* [The input]
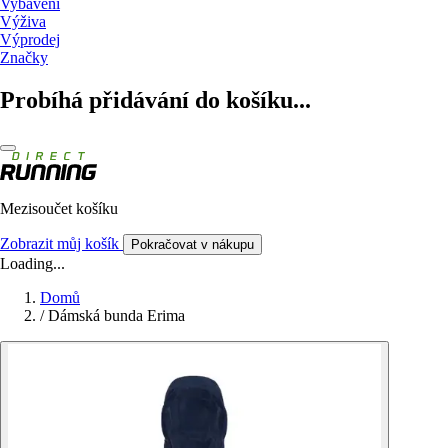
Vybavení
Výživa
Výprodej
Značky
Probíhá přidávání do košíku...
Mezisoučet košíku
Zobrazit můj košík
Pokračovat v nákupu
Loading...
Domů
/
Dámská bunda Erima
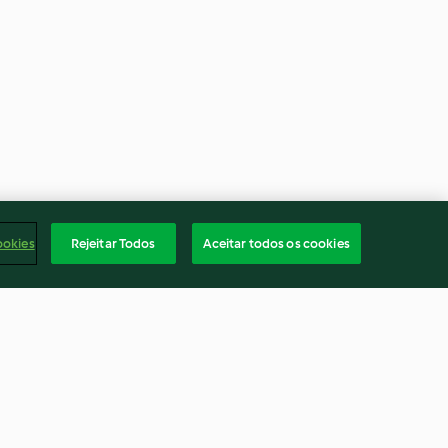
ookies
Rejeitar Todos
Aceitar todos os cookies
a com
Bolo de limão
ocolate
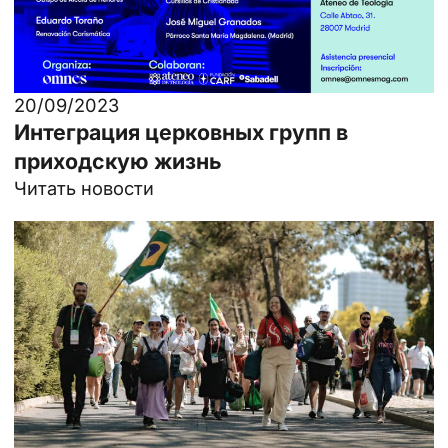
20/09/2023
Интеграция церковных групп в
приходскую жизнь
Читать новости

* [What to produce] Would you copy out all the data exactly, without the images?

* [Response below]
Vybavení
Výživa
Výprodej
Značky
Probíhá přidávání do košíku...
Mezisoučet košíku
Zobrazit můj košík
Pokračovat v nákupu
Loading...
Domů
/
Dámská bunda Erima
ookies
Rejeitar Todos
Aceitar todos os cookies
a com
Bolo de limão
ocolate
20/09/2023
Интеграция церковных групп в
приходскую жизнь
Читать новости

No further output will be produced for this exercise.